The harsh reality is there isn’t a wedding tax. Unfortunately, we as both a society and an industry have set our selves up for sticker shock when it comes to weddings. We feel uncomfortable sharing how much we spent on our wedding (unless we got a killer, unrealistic deal). Also, the industry itself isn’t transparent with pricing, because it often is providing custom work, and vendors are afraid that showing their prices will scare customers away. Even the biggest names in the industry, which produce reports on what the average couple is spending on their wedding, are basing costs on what couples put into the budget portion of their planning app. Unfortunately, most people don’t fully fill those out, and almost always drop them once a planner is on board. In fact, if you look at the average cost of a wedding planner in any of those reports, what you are seeing is actually the average cost of a day of wedding coordinator.
All of this leaves couples woefully unprepared to start effectively planning for what they are actually going to spend on their wedding. Often they recruit a person they can truly be honest with about what they paid, who has gone through a wedding of the same social status, and understands their own financial situation. This person is generally called mom or dad and this parental figure most likely last celebrated their big white wedding in the 1980s. Unfortunately, according to the United States Bureau of Labor Statistics, prices have gone up about 200% since the 1980’s. This means for every $100 your parents spent on their wedding, you will spend about $300. Most people, don’t think of the change in the buying power of the dollar over the span of their lifetime, making our most trusted source, unable to give us accurate pricing information.
So that leaves us with the question, what is a realistic price or budget for a wedding?
Unfortunately, that question is extraordinarily complicated! There are a lot of answers which are made more complicated by social expectations, geographic region, and the particular situation of the couple getting married. Luckily we here at DC Engaged, have noticed a particularly fascinating correlation between cars and weddings. It just so happens that people tend to spend about the same amount of money on a wedding as they would if they where in the market for a car.
If you happen to be a Prince with a Bugatti (costing approximately $1.7 million), you will probably drop over a million on your wedding, because a $20,000 oil change is no big deal! That isn’t what the average person is paying or driving though. There are plenty of people in the world who just want a good solid car that will get them to work without causing too many headaches from a break down and generally looks nice.
The median price for a standard car probably sits somewhere around the $35,000 to $50,000 mark and in the wedding world that is a pretty reasonable wedding.

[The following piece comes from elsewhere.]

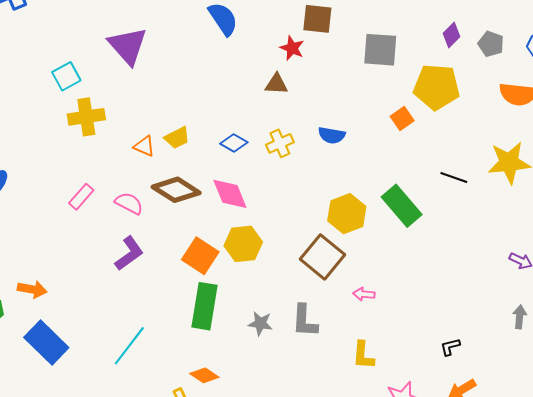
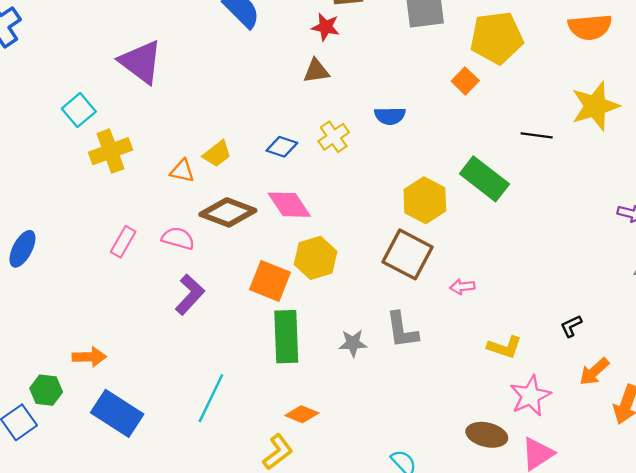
yellow L-shape: (363, 355) -> (505, 347), moved, turned -64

Now if you want something with a little flash to make the neighbors jealous and keep up with the Jones’ you will probably start to step it up and get that Porsche 911 Carerra of weddings, you are starting to look at about $100,000. With each step in luxury for a car, there is an equivalent step in luxury for your wedding. The reason is because weddings, like cars, serve a practical function, as well as, a status symbol Often times, those that have the liquidity and desire to buy a Ferrari, also have the liquidity and desire to pay the same on a wedding.
Also, just like in cars, the number of people you have to carry impacts your costs. If you have a large family and friend group, you may need some extra seats in your car and your wedding. This means that you are probably going to have to get a van or SUV, over a 2-seat roadster, and have a larger 300 person wedding. This would cost the same as the smaller high-end wedding, but in a different way. You can also choose to put your love of the environment into your car in the form of a hybrid, and your wedding in the form of a eco-friendly wedding. Both of these have an added cost, but if these costs are worth it to you, then they won’t matter.
At the end of the day, you can always take the walk to work and go to the courthouse for your wedding. There is absolutely no shame in that! You can get a used car and fix the engine yourself, just as you can DIY your flowers and find some really great deals if you hunt for bargains and aren’t afraid to make it work sometimes! DIY can also mean you are fixing up a 1960’s convertible Beetle with so much wonderful retro flair that it doesn’t “save you money”, but expresses your vintage style. At the end of the day, you spend what you want to spend on your wedding based off your values, your financial situation, and your feelings of social pressure. All weddings by there nature are beautiful and the marriage is always what is most important!
Finding the right wedding, is like finding the right car. They both have to have the features you care about, for the amount you are willing to spend. However, we believe that you should also be aware of what you should expect when you start to financially prepare for your wedding.